Tougias spoke with the Tribune about the book and what he did to bring this story to life.

Tribune: How did you first hear about the Downs family’s experience? 

Tougias: Several years ago, I was giving a talk at the John Hancock Company in Boston about what I’ve learned from the survivors I’ve written about in the past. And the company’s lead attorney said that he knew a gentleman named Ray “Sonny” Downs, who had survived a U-boat attack in 1942. 

Well, I kind of rolled my eyes because people exaggerate all the time. But one thing led to another, and I finally did meet Sonny.

I liked him immediately and was utterly fascinated by his experience. 

Tribune: What was it about this story that captivated you as a writer?

Tougias: The same things that I hope will captivate people as readers. There are so many compelling elements to this story. You have the Downs family going home to the United States from South America, where the father had recently completed a job. 

At the time, the Second World War was in full swing. They were sailing on the steamship Heredia for New Orleans so that their father could enlist in the armed forces and serve his country. 

But in the middle of the night, two German U-boat torpedoes hit their ship when it was just 50 miles from its destination.

As it sank, the Downs and their children, eight-year-old Sonny and his 11-year-old sister Lucille, were separated. This book is about their struggle to survive.

Tribune: Describe your first meeting with Sonny.

Tougias: He’s a wonderful guy. During our dinner together, he proceeded to give me the general outline of his fantastic story. 

Afterward, I went off with his account fresh in my mind and started researching it to see if there was, in fact, enough material to write a book. And as it turned out, it was an amazing saga with loads of material. 

Tribune: What did the book’s research entail?

Tougias: My coauthor Alison O’Leary and I began with the family materials that Sonny had passed along to us, including his mother’s letters. We also combed The Times-Picayune for period news coverage of the U-boat attack. 

But we really got lucky when we found U-boat expert Jerry Mason, who runs the website He helped us secure a lot of very helpful information, both historical and technical.

Also, Alison made a hugely significant find. She uncovered the diary of Erich Wurdemann, the U-boat commander who sank the Downs family’s ship; it was at the National Archives in Washington, D.C. 

So our research took us to a lot of different places.

Tribune: Was there a learning curve with this book?

Tougias: There was a steep learning curve, especially when it came to U-boats. Again, Jerry Mason was a big help in pointing out source material that gave us a good sense of what life was like aboard these vessels.

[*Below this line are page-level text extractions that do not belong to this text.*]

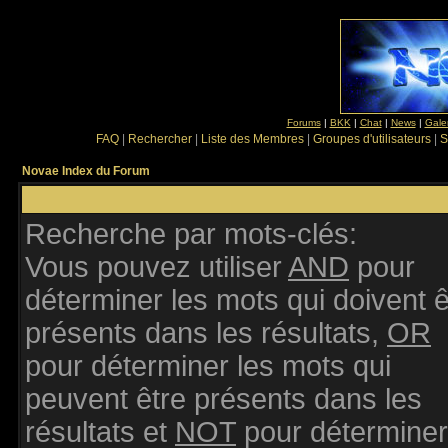
Forums
|
BKK
|
Chat
|
News
|
Gale
FAQ
|
Rechercher
|
Liste des Membres
|
Groupes d'utilisateurs
|
S
Novae Index du Forum
Recherche par mots-clés:
Vous pouvez utiliser
AND
pour
déterminer les mots qui doivent ê
présents dans les résultats,
OR
pour déterminer les mots qui
peuvent être présents dans les
résultats et
NOT
pour déterminer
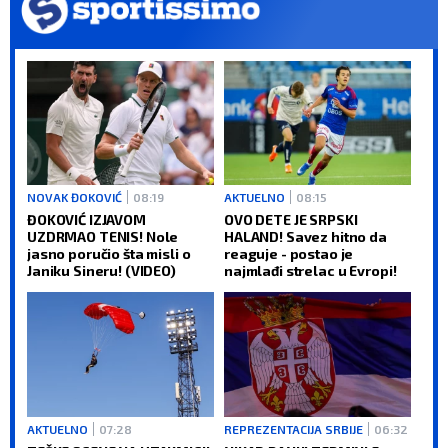
NOVAK ĐOKOVIĆ
08:19
AKTUELNO
08:15
ĐOKOVIĆ IZJAVOM
OVO DETE JE SRPSKI
UZDRMAO TENIS! Nole
HALAND! Savez hitno da
jasno poručio šta misli o
reaguje - postao je
Janiku Sineru! (VIDEO)
najmlađi strelac u Evropi!
AKTUELNO
07:28
REPREZENTACIJA SRBIJE
06:32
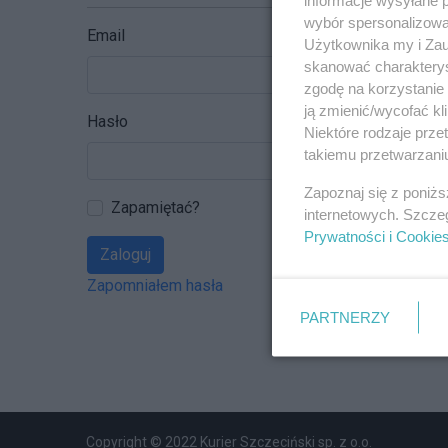
wybór spersonalizowan
Email
Użytkownika my i Zau
skanować charakterys
zgodę na korzystanie 
ją zmienić/wycofać kl
Hasło
Niektóre rodzaje prz
takiemu przetwarzaniu
Zapoznaj się z poniż
Zapamiętać?
internetowych. Szcze
Prywatności i Cookie
Zaloguj
Zapomniałem hasła
PARTNERZY
Copyright © 2022 Kurier Szczeciński sp. z o.o.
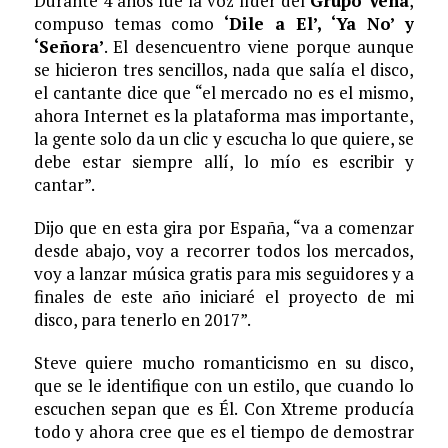
Durante 4 años fue la voz líder del
Grupo Vena
,
compuso temas como
‘Dile a El’, ‘Ya No’ y
‘Señora’
. El desencuentro viene porque aunque
se hicieron tres sencillos, nada que salía el disco,
el cantante dice que “el mercado no es el mismo,
ahora Internet es la plataforma mas importante,
la gente solo da un clic y escucha lo que quiere, se
debe estar siempre allí, lo mío es escribir y
cantar”.
Dijo que en esta gira por España, “va a comenzar
desde abajo, voy a recorrer todos los mercados,
voy a lanzar música gratis para mis seguidores y a
finales de este año iniciaré el proyecto de mi
disco, para tenerlo en 2017”.
Steve quiere mucho romanticismo en su disco,
que se le identifique con un estilo, que cuando lo
escuchen sepan que es Él. Con Xtreme producía
todo y ahora cree que es el tiempo de demostrar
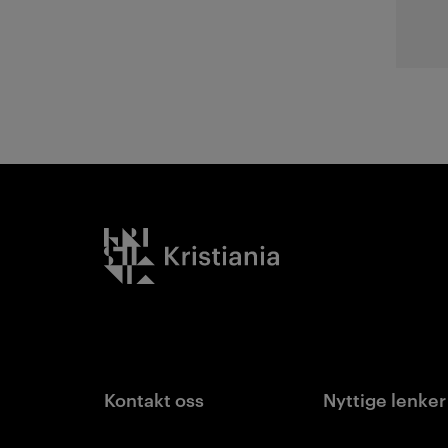
Kristiania logo
Kontakt oss
Nyttige lenker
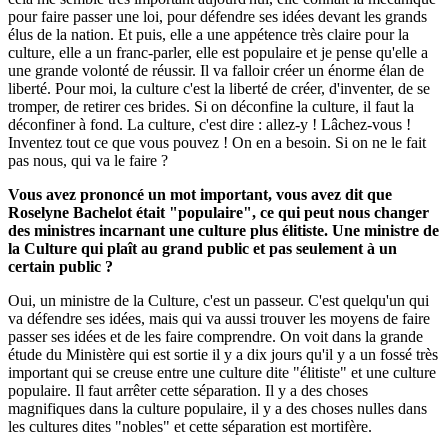
pour faire passer une loi, pour défendre ses idées devant les grands
élus de la nation. Et puis, elle a une appétence très claire pour la
culture, elle a un franc-parler, elle est populaire et je pense qu'elle a
une grande volonté de réussir. Il va falloir créer un énorme élan de
liberté. Pour moi, la culture c'est la liberté de créer, d'inventer, de se
tromper, de retirer ces brides. Si on déconfine la culture, il faut la
déconfiner à fond. La culture, c'est dire : allez-y ! Lâchez-vous !
Inventez tout ce que vous pouvez ! On en a besoin. Si on ne le fait
pas nous, qui va le faire ?
Vous avez prononcé un mot important, vous avez dit que
Roselyne Bachelot était "populaire", ce qui peut nous changer
des ministres incarnant une culture plus élitiste. Une ministre de
la Culture qui plaît au grand public et pas seulement à un
certain public ?
Oui, un ministre de la Culture, c'est un passeur. C'est quelqu'un qui
va défendre ses idées, mais qui va aussi trouver les moyens de faire
passer ses idées et de les faire comprendre. On voit dans la grande
étude du Ministère qui est sortie il y a dix jours qu'il y a un fossé très
important qui se creuse entre une culture dite "élitiste" et une culture
populaire. Il faut arrêter cette séparation. Il y a des choses
magnifiques dans la culture populaire, il y a des choses nulles dans
les cultures dites "nobles" et cette séparation est mortifère.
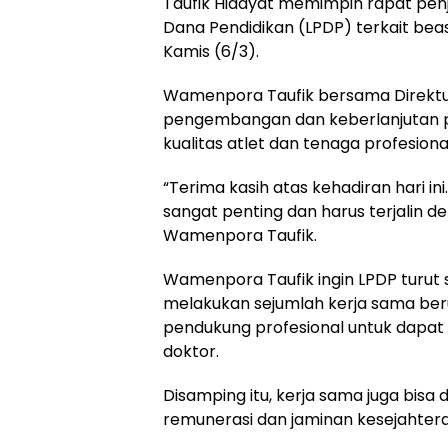
Taufik Hidayat memimpin rapat pen
Dana Pendidikan (LPDP) terkait bea
Kamis (6/3).
Wamenpora Taufik bersama Direkt
pengembangan dan keberlanjutan
kualitas atlet dan tenaga profesiona
“Terima kasih atas kehadiran hari i
sangat penting dan harus terjalin de
Wamenpora Taufik.
Wamenpora Taufik ingin LPDP turut
melakukan sejumlah kerja sama ber
pendukung profesional untuk dapat
doktor.
Disamping itu, kerja sama juga bisa
remunerasi dan jaminan kesejahtera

Wurdemann’s diary was also very useful in that regard.

Tribune: How did this book differ from your earlier ones?

Tougias: This one was especially labor intensive. With most of my previous books, I was able to talk to the key participants myself. In this case, Sonny is the only eyewitness still living, so we had to rely on other primary sources like Wurdemann’s diary to tell this story. 

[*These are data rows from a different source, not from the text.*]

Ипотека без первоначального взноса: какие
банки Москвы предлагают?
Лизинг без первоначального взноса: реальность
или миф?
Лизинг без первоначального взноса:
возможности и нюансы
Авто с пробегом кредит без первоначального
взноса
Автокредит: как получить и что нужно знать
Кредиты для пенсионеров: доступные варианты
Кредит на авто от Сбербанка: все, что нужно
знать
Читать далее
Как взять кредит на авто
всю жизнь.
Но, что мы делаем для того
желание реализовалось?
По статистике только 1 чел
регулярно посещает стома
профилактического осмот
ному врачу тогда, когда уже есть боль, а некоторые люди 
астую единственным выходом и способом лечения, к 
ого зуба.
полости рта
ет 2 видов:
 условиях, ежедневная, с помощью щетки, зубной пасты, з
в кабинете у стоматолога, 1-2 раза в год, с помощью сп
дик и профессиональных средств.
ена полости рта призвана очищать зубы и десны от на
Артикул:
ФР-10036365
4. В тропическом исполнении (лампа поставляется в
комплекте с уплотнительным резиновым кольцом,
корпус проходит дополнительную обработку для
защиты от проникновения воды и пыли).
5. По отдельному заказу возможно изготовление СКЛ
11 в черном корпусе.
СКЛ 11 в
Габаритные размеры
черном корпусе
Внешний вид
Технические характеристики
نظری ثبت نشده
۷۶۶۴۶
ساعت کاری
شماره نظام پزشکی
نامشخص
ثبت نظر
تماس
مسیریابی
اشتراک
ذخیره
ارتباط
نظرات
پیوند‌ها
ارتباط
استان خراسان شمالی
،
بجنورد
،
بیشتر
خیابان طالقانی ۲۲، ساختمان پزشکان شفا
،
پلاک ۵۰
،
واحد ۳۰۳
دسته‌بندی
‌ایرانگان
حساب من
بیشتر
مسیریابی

Though, I should note that we were fortunate to find an audiotape of Sonny’s mother Ina giving her account of the ship’s sinking.

Tribune: What do you want readers to get out of the book?

Tougias: This is a story of survival, so perhaps it will inspire them. I also hope the book reveals a fresh angle of the Second World War. 

The incredible thing here is that this attack occurred only 50 miles off the coast of New Orleans. Most Americans don’t realize how close the Germans actually came to the United States during the war.

When you read Wurdemann’s diary, he talks about going right into the mouth of the Mississippi as commander of U-506. And he wasn’t the only U-boat captain who managed this. 

Other boats had plenty of success sinking ships a short distance from the American coast and within the Gulf of Mexico. 

This was a war that came to us as much as we went to it, and the story of Sonny and his family is a testament to that.